Une étude Bruneau/TNS Sofres réalisée au premier trimestre 2013, auprès d’un échantillon de 604 salariés nous révèle les secrets d’alcôve de la vie des Français au bureau. 

 

« Contrairement à ce que l’on pourrait croire en raison de la crise économique, l’étude Bruneau/TNS Sofres que nous venons de réaliser, révèle que les Français sont plutôt satisfaits de leur vie quotidienne au sein de leur entreprise », affirme Nicolas Potier, directeur général de Bruneau. Pour preuve, 84 % des salariés déclarent se sentir bien au bureau et 68 % des sondés soutiennent que l’ambiance générale au sein de leur entreprise est aux "éclats de rire".

 

« Si la vie au travail est un temps subi où l’on ressent des pressions, certaines déceptions, et où l’on doit faire face à ses responsabilités professionnelles dans des temps de plus en plus courts, l’étude démontre que l’entraide, la convivialité ont également une place prépondérante en entreprise », explique pour sa part Jérémy Piquandet, responsable des études de société pour l’Institut TNS/Sofres. Pour parfaire leur quotidien ? les salariés mettent également tout en œuvre pour s’approprier leur espace de travail. 48 % d’entre eux personnalisent leur fond d’écran, 39 % apportent un mug et 24 % leur bouilloire pour se faire du thé ou du café. « En amenant des accessoires divers et variés, les salariés cherchent avant tout à recréer une sorte de cocon de protection.

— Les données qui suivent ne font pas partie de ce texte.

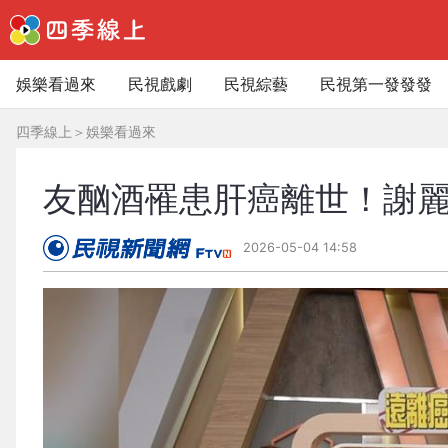
娛樂看過來
民視戲劇
民視綜藝
民視第一發發發
四季線上
＞
娛樂看過來
友酗酒罹患肝癌離世！謝
2026-05-04 14:58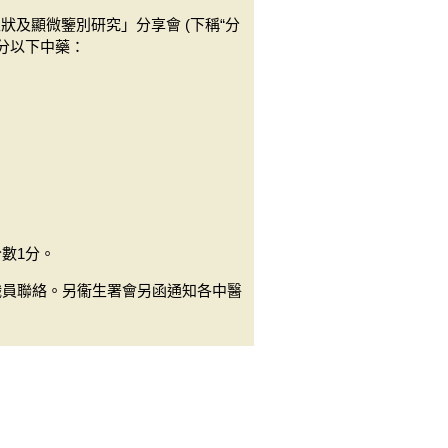
及顯微鑒別研究」分享會 (下稱“分
區分以下中藥：
分數1分。
與本署職員聯絡。另衞生署會另函通知各中醫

Cette démarche va de pair avec les liens qu’ils tissent avec leurs collègues.

 

D’ailleurs, 60 % des sondés déclarent avoir rencontré des amis sur leur lieu de travail. Ces comportements visent à faire face aux pressions, à la compétition, que l’on peut ressentir dans la vie professionnelle, surtout en ces temps de crise économique et d’inquiétudes fortes de perdre son travail », analyse  Jérémy Piquandet.

 

65 % des salariés estiment qu’une réunion sur deux est inutile

Si pour 42 % des salariés, la cafétéria est considérée comme le meilleur endroit pour faire une réunion non-officielle, contre 13 % qui lui préfèrent le couloir, la réunion formelle est jugée pour 80 % des sondés comme une perte de temps. 65 % estiment d’ailleurs qu’une réunion sur deux est inutile. « Dans la manière dont le travail est établi en France, la grande majorité des réunions que l’on organise, aux yeux des salariés, ne sont pas opérationnelles. Ce ne sont pas de moments où l’on prend véritablement des décisions. Le travail d’équipe effectif, en collectif, est celui où l’on avance le mieux dans ses missions et ses projets professionnels » développe Jérémy Piquandet.

 

Du côté de la hiérarchie, de prime abord le manager fait partie de l’équipe. Plus de la moitié des salariés interrogés tutoient d’ailleurs leur supérieur direct (56%), une tendance encore plus forte (64%) chez les cadres. « S’il peut y avoir un rapport de convivialité avec le manager, ce dernier reste cependant celui qui coordonne et dirige l'équipe. Des limites sont posées de part et d’autre. Pour preuve, moins d’un salarié sur cinq fréquente, hors entreprise, son manager. S’il a une place à part entière dans le collectif de travail, il reste donc à la place qui est la sienne, à savoir celle du chef ! », conclut  Jérémy Piquandet.